Link-Inked is a web application developed with Streamlit to automate fetching and displaying news headlines from designated URLs.

It enables users to select intriguing headlines, retrieve the full content of articles, and produce insightful comments aimed at professional networks such as LinkedIn.

The application leverages OLLAMA for GenAI functionality.


Diabetes Predictor: MOH

This proposal outlines a data-driven solution aimed at addressing the high lifetime risk of diabetes among Singaporeans, as reported by the Ministry of Health.

Utilizing healthcare data and predictive analytics, the solution employs classification algorithms and population health data to identify individuals at high risk of diabetes.

It offers diabetes risk assessments for early detection and targeted interventions.
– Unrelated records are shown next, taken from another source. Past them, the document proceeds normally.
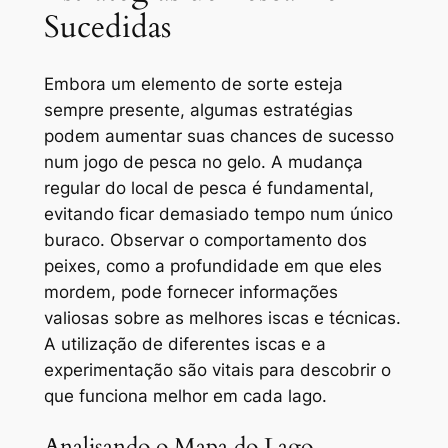
Sucedidas
Embora um elemento de sorte esteja
sempre presente, algumas estratégias
podem aumentar suas chances de sucesso
num jogo de pesca no gelo. A mudança
regular do local de pesca é fundamental,
evitando ficar demasiado tempo num único
buraco. Observar o comportamento dos
peixes, como a profundidade em que eles
mordem, pode fornecer informações
valiosas sobre as melhores iscas e técnicas.
A utilização de diferentes iscas e a
experimentação são vitais para descobrir o
que funciona melhor em cada lago.
Analisando o Mapa do Lago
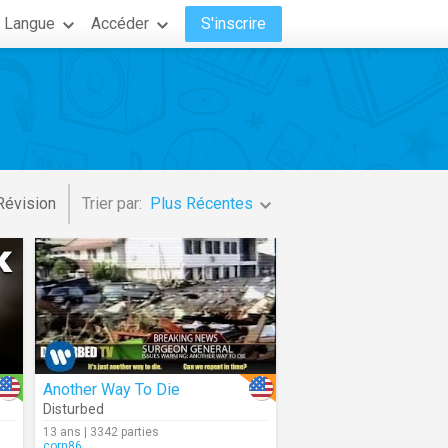
Langue
Accéder
S'inscrire
Révision
Trier par:
Plus Récentes
Another Way To Die
Disturbed
13 ans | 3342 parties
corn86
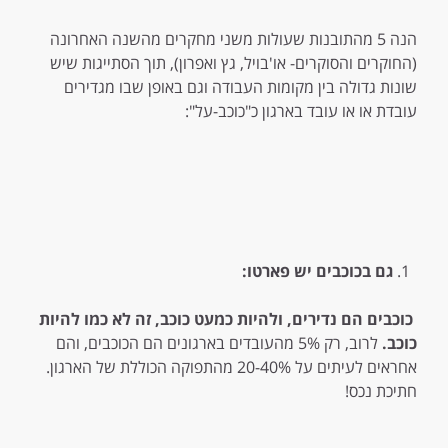
הנה 5 מהתובנות שעולות משני מחקרים מהשנה האחרונה
(החוקרים והסוקרים- או'בויל, גץ ואפרון), תוך הסתייגות שיש
שונות גדולה בין מקומות העבודה וגם באופן שבו מגדירים
עובדת או או עובד בארגון כ"כוכב-על":
גם בכוכבים יש פארטו:
כוכבים הם נדירים, ולהיות כמעט כוכב, זה לא כמו להיות
כוכב.
לרוב, רק 5% מהעובדים בארגונים הם הכוכבים, והם
אחראים לעיתים על 20-40% מהתפוקה הכוללת של הארגון.
חתיכת נכס!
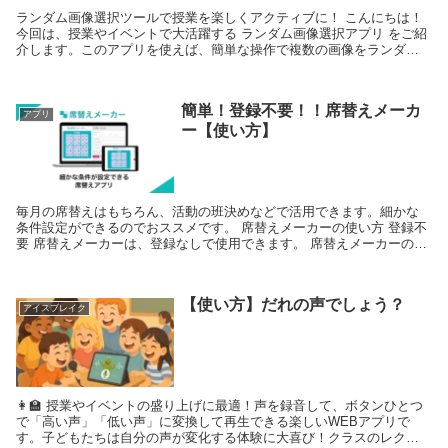
ランダム画像選択ツールで授業を楽しくアクティブに！ こんにちは！
今回は、授業やイベントで大活躍する ランダム画像選択アプリ をご紹
介します。このアプリを使えば、簡単な操作で複数の画像をランダム
に選び出すことができます。英語の授業やグ...
簡単！登録不要！！席替えメーカ
アプリ
ー【使い方】
毎月の席替えはもちろん、活動の班決めなどで活用できます。細かな
条件設定ができるのでおススメです。 席替えメーカーの使い方 登録不
要 席替えメーカーは、登録なしで使用できます。 席替えメーカーの設
定しよう...
【使い方】だれの声でしょう？
アイスブレイク
👩‍🏫 授業やイベントの盛り上げに最適！声を録音して、ボタンひとつ
で「高い声」「低い声」に変換して再生できる楽しいWEBアプリで
す。子どもたちは自分の声が変化する体験に大喜び！クラスのレクリ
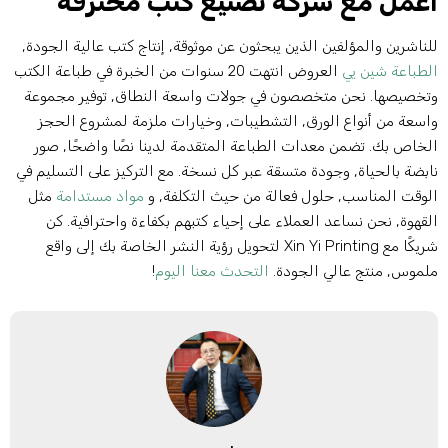
عمل مع شركة تصنيع كتب محترفة
لناشرين والمؤلفين الذين يبحثون عن موثوقة, إنتاج كتب عالية الجودة,
لطباعة شين يي
العروض انتهت 20 سنوات من الخبرة في طباعة الكتب
تخصيصها. نحن متخصصون في جولات واسعة النطاق, توفير مجموعة
اسعة من أنواع الورق, التشطيبات, وخيارات ملزمة لمشروع الحجز
لخاص بك. تضمن معدات الطباعة المتقدمة لدينا نصًا واضحًا, صور
ابضة بالحياة, وجودة متسقة عبر كل نسخة. مع التركيز على التسليم في
لوقت المناسب, حلول فعالة من حيث التكلفة, و
مواد مستدامة
مثل
لقهوة, نحن نساعد العملاء على إحياء كتبهم بكفاءة واحترافية. كن
شريكًا مع Xin Yi Printing لتحويل رؤية النشر الخاصة بك إلى واقع
لموس, منتج عالي الجودة.
التحدث معنا اليوم
!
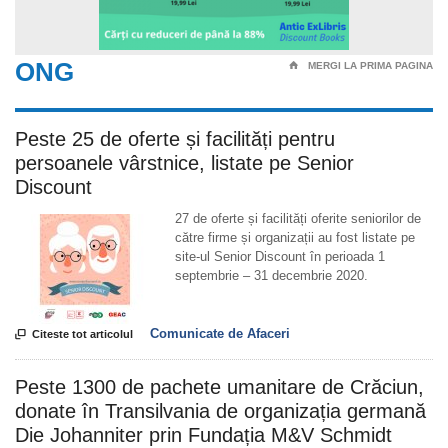
ONG
⌂
MERGI LA PRIMA PAGINA
Peste 25 de oferte și facilități pentru
persoanele vârstnice, listate pe Senior
Discount
27 de oferte și facilități oferite seniorilor de
către firme și organizații au fost listate pe
site-ul Senior Discount în perioada 1
septembrie – 31 decembrie 2020.
Comunicate de Afaceri

Citeste tot articolul
Peste 1300 de pachete umanitare de Crăciun,
donate în Transilvania de organizația germană
Die Johanniter prin Fundația M&V Schmidt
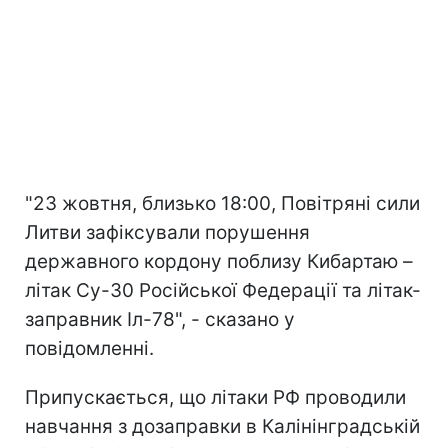
"23 жовтня, близько 18:00, Повітряні сили
Литви зафіксували порушення
державного кордону поблизу Кибартаю –
літак Су-30 Російської Федерації та літак-
заправник Іл-78", - сказано у
повідомленні.
Припускається, що літаки РФ проводили
навчання з дозаправки в
Калінінградській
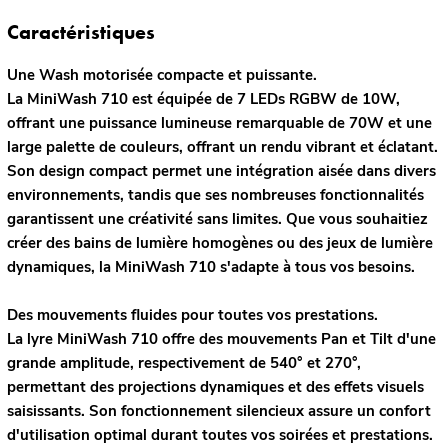
Caractéristiques
Une Wash motorisée compacte et puissante.
La MiniWash 710 est équipée de 7 LEDs RGBW de 10W,
offrant une puissance lumineuse remarquable de 70W et une
large palette de couleurs, offrant un rendu vibrant et éclatant.
Son design compact permet une intégration aisée dans divers
environnements, tandis que ses nombreuses fonctionnalités
garantissent une créativité sans limites. Que vous souhaitiez
créer des bains de lumière homogènes ou des jeux de lumière
dynamiques, la MiniWash 710 s'adapte à tous vos besoins.
Des mouvements fluides pour toutes vos prestations.
La lyre MiniWash 710 offre des mouvements Pan et Tilt d'une
grande amplitude, respectivement de 540° et 270°,
permettant des projections dynamiques et des effets visuels
saisissants. Son fonctionnement silencieux assure un confort
d'utilisation optimal durant toutes vos soirées et prestations.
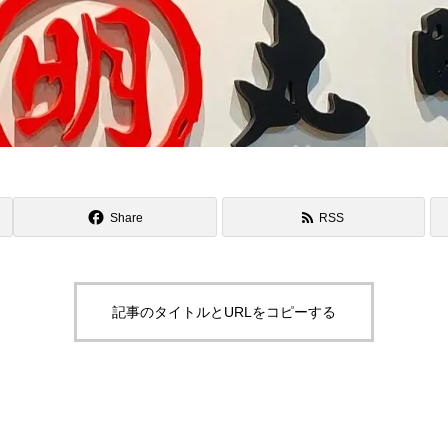
Share
RSS
記事のタイトルとURLをコピーする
Additionally, it enhances individual nutritional decision-making by providing healthier food suggestions.

The technology stack includes TensorFlow, SVM, Neural Network, XGBoost, and Streamlit.


Data-Driven Marketing: Omega Watches

The challenge in branding and advertising is the effective application of data-driven methods to text-based communications, such as brand taglines and marketing slogans.

By utilizing natural language processing (NLP), marketing decisions can be made with greater confidence and objectivity.

Techniques like Random Forest, Naive Bayes, and web scraping, combined with the Streamlit platform, can analyze and optimize the effectiveness of marketing content, thereby improving strategic messaging and communication efforts.


HDB resale price predictor

The team at PropNex has developed a predictive model to estimate HDB resale values, catering specifically to first-time family applicants whose numbers have surged from 19,000 in 2018 to 34,000 in 2021.

This model, which utilizes Linear Regression, GridSearchCV, and Streamlit, helps clients find resale HDB units near preferred primary schools based on their unique family needs.

By minimizing guesswork, this data-driven tool enhances the transaction experience, providing agents with a significant value-add for their clients.


Weather & Construction Fatalities

This research addresses the impact of heat and other weather conditions on fatalities among construction workers, an issue that may be intensifying due to global warming.

Utilizing data analysis tools such as Pandas, NumPy, Seaborn, and Matplotlib, the study seeks to identify and quantify the correlation between specific weather conditions and the incidence of deaths in the construction sector.

This analysis aims to provide insights that could lead to better safety protocols and preventative measures.